When they try to ride on sled the dogs are too weak, and the dogs fall
down. Besides, it is so cold that if they ride on the sled they will
freeze. It is very easy for a hungry man to freeze. When the woman fall
down, the man help her up. Sometimes the woman help the man up. By and
by both fall down and cannot get up, and I must help them up all the
time, else they will not get up and will die there in the snow. This is
very hard work, for I am greatly weary, and as well I must drive the
dogs, and the man and woman are very heavy with no strength in their
bodies. So, by and by, I, too, fall down in the snow, and there is no
one to help me up. I must get up by myself. And always do I get up by
myself, and help them up, and make the dogs go on.

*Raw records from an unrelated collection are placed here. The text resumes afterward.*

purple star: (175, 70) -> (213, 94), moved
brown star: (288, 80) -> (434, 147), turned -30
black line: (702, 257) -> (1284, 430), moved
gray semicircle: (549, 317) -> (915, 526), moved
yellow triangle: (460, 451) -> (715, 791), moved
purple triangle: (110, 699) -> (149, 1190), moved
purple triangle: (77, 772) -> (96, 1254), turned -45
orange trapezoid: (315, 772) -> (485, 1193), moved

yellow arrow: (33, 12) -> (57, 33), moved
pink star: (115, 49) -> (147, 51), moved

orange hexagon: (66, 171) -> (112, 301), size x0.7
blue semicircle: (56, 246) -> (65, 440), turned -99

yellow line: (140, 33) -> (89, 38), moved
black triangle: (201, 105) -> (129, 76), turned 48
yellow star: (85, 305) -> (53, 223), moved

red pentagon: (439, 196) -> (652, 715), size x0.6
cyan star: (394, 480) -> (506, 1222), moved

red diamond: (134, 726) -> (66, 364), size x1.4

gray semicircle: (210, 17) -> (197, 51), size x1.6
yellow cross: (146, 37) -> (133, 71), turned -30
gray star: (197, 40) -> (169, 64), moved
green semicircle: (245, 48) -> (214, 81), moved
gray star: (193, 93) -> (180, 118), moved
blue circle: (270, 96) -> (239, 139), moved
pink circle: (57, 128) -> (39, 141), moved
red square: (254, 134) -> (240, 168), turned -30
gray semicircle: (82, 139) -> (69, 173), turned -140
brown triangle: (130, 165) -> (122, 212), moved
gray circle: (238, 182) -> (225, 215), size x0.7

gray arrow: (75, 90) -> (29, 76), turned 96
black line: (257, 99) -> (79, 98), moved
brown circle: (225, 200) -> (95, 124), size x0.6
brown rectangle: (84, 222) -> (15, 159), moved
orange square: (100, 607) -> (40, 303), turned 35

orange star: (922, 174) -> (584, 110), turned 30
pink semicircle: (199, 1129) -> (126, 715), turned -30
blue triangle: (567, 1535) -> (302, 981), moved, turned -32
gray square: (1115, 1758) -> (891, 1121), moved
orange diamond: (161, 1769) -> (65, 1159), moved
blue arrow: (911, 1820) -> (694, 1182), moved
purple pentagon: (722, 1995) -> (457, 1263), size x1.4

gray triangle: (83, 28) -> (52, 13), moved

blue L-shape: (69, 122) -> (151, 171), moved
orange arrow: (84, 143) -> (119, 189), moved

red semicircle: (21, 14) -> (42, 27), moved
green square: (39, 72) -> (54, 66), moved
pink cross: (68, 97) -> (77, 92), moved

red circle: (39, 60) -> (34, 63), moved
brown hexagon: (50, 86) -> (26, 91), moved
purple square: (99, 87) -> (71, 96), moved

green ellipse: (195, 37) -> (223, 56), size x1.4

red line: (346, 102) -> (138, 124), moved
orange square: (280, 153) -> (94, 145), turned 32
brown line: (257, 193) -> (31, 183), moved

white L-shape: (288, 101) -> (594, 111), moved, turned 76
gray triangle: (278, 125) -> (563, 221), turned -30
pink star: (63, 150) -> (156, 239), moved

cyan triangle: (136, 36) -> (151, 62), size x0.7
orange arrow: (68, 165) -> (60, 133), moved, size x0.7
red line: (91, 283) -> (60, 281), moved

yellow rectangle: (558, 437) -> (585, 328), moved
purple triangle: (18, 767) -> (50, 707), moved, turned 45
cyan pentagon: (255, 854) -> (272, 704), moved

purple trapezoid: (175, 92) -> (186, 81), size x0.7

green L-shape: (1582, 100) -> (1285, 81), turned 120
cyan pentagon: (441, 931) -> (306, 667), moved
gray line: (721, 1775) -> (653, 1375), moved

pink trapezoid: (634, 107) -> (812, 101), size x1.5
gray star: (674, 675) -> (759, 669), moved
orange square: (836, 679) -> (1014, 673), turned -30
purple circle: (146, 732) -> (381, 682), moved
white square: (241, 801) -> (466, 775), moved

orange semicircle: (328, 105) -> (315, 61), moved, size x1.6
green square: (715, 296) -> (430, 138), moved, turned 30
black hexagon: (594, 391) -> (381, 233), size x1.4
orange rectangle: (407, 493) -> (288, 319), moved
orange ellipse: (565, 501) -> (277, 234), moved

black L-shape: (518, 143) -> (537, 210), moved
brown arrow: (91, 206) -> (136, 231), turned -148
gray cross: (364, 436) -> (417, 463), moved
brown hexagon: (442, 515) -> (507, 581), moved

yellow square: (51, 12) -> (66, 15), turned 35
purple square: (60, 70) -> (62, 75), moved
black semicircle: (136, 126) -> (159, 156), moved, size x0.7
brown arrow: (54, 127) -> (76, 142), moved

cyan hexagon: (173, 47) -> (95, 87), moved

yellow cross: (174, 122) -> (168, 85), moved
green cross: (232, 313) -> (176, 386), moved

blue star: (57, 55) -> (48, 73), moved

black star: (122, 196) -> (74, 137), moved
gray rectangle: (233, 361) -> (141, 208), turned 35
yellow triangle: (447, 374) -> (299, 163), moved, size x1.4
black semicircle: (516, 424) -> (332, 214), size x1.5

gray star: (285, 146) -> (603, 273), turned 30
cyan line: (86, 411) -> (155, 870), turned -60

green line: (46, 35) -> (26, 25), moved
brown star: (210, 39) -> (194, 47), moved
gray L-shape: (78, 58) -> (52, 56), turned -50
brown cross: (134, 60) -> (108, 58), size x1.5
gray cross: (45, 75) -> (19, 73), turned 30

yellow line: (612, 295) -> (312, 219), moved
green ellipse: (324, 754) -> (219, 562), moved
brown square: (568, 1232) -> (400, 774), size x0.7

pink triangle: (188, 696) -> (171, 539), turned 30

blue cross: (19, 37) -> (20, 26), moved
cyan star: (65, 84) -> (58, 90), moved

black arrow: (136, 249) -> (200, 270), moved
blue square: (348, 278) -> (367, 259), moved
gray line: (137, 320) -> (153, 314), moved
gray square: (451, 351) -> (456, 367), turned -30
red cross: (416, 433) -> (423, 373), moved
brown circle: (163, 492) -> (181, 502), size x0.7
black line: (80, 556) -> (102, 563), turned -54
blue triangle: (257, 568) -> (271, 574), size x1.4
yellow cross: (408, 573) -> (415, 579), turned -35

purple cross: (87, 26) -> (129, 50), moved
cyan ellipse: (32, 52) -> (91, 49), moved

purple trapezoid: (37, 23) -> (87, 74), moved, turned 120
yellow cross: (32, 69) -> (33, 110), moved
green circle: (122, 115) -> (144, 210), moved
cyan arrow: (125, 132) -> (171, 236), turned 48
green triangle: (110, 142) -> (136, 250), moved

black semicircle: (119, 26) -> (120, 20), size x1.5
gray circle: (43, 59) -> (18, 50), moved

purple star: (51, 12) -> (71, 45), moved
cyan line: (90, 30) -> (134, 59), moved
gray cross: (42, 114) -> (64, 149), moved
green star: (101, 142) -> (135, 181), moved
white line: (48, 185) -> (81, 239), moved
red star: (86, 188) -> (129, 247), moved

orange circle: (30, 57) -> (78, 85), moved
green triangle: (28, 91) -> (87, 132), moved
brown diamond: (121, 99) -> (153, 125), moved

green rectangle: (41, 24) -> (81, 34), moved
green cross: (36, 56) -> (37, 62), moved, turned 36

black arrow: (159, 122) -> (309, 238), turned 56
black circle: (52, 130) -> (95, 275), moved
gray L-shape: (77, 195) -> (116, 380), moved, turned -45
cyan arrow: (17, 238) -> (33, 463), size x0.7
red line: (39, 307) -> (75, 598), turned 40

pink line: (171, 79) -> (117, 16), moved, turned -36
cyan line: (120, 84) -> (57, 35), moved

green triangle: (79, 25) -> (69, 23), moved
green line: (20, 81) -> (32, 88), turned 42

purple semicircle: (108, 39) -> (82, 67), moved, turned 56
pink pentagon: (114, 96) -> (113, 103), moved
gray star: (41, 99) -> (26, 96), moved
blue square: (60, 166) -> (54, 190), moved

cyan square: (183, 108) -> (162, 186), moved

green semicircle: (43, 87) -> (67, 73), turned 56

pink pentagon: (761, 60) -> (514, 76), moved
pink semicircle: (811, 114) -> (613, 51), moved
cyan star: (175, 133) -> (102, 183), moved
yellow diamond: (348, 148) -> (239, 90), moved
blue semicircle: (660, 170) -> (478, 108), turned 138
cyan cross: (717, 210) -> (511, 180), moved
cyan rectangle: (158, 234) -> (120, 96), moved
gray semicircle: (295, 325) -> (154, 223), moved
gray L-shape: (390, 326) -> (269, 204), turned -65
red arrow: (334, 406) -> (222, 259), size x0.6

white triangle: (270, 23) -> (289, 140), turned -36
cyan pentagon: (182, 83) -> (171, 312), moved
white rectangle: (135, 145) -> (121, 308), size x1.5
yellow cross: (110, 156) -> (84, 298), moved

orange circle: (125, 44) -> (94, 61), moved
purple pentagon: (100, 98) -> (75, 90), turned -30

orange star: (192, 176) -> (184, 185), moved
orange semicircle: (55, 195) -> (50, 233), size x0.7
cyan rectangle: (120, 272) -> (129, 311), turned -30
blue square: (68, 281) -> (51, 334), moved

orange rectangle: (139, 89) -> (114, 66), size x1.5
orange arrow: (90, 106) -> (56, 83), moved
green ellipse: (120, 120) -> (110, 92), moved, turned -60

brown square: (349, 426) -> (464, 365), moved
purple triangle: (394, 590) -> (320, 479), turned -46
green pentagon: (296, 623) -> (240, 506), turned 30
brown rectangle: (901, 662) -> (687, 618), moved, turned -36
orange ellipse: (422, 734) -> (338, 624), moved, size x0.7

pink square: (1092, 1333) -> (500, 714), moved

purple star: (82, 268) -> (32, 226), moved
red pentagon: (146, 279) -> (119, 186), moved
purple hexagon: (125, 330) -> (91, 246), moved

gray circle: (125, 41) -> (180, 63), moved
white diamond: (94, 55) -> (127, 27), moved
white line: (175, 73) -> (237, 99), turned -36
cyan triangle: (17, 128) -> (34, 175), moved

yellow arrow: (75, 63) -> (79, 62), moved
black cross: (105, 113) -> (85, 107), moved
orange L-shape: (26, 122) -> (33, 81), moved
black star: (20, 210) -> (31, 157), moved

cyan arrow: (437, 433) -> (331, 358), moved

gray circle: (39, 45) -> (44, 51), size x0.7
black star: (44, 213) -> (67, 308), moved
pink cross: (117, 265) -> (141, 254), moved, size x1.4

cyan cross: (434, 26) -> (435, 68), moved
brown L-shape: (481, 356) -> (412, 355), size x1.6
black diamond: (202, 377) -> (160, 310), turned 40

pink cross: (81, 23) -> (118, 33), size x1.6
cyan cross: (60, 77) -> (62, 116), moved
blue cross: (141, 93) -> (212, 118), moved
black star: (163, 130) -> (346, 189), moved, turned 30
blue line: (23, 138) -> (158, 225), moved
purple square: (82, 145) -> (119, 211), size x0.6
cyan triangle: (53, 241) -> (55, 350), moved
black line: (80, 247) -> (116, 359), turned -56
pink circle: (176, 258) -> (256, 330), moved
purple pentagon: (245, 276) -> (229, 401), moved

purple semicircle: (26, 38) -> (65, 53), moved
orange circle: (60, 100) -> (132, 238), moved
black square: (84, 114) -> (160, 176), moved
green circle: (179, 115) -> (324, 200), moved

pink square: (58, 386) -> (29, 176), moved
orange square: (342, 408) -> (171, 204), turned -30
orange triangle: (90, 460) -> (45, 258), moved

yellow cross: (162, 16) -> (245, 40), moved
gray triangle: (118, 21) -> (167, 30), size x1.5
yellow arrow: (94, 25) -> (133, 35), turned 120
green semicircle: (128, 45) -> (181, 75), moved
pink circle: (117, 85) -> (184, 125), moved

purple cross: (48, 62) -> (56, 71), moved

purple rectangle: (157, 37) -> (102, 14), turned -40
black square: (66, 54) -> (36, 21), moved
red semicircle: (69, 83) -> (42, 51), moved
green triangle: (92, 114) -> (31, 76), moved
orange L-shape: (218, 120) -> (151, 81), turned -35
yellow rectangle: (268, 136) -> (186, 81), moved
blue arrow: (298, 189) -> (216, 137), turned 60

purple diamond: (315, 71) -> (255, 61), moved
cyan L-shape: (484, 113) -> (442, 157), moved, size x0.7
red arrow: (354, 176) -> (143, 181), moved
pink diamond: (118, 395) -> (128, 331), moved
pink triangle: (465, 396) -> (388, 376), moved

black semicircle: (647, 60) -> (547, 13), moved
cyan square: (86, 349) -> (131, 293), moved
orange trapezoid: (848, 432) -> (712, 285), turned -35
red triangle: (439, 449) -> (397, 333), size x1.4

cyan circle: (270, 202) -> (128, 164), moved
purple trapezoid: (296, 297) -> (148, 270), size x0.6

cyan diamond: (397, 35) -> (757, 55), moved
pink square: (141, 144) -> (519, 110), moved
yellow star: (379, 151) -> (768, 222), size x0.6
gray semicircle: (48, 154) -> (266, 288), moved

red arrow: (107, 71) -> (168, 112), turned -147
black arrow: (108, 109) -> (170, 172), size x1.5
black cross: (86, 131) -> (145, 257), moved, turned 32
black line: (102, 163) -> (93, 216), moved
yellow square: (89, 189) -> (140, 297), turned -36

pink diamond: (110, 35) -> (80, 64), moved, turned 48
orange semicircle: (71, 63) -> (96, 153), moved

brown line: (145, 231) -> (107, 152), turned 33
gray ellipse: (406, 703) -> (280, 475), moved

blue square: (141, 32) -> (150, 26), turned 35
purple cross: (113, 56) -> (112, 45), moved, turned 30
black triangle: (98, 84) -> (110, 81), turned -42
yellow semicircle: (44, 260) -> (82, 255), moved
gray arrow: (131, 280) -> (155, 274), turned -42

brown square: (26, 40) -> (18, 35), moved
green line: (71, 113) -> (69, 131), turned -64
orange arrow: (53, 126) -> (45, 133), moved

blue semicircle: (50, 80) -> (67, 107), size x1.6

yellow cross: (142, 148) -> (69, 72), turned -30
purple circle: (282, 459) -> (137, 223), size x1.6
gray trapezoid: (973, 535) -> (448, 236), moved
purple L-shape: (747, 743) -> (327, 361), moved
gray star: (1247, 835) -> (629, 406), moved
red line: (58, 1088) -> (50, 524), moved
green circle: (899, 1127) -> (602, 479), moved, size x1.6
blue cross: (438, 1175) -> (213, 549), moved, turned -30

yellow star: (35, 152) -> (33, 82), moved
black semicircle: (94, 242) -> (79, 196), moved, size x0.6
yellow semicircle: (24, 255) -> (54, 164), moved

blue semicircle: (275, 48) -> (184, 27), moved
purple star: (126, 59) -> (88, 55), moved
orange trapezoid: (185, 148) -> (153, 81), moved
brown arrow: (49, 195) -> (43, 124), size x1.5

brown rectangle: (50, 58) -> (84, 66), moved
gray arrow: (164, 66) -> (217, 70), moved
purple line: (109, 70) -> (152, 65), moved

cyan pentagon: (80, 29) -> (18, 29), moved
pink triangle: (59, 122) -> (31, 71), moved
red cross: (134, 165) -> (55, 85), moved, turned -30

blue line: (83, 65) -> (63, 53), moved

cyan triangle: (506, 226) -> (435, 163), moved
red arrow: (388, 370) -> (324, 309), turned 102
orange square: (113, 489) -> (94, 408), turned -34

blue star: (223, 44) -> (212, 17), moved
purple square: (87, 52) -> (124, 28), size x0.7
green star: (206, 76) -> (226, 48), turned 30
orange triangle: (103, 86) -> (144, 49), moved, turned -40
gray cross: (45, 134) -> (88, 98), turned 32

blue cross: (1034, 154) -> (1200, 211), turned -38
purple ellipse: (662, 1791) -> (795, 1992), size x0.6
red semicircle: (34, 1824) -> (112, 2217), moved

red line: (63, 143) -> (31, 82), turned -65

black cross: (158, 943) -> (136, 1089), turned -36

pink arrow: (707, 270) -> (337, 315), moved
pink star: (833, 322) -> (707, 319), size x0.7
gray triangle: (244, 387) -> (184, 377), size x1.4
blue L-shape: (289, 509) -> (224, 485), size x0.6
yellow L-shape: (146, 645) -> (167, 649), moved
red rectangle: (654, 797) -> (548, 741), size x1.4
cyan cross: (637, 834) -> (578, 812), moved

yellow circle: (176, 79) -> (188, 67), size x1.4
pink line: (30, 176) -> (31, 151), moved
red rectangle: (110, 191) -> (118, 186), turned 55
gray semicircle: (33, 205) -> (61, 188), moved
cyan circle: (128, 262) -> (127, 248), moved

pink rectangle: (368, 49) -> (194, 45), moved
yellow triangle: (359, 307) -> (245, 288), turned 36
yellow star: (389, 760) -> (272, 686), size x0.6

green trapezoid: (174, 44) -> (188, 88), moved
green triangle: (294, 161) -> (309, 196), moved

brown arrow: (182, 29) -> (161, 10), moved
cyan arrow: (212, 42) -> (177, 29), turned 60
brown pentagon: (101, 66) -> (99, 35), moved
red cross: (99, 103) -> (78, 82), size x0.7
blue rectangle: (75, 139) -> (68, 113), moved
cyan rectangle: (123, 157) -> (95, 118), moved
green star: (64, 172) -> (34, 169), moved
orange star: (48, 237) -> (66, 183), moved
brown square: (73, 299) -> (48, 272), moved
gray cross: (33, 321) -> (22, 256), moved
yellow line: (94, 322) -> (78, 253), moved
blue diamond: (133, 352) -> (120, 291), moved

"That night I get one ptarmigan, and we are very hungry. And that night
the man says to me, 'What time start to-morrow, Charley?' It is like the
voice of a ghost. I say, 'All the time you make start at five o'clock.'
'To-morrow,' he says, 'we will start at three o'clock.' I laugh in great
bitterness, and I say, 'You are dead man.' And he says, 'To-morrow we
will start at three o'clock.'
"And we start at three o'clock, for I am their man, and that which they
say is to be done, I do. It is clear and cold, and there is no wind.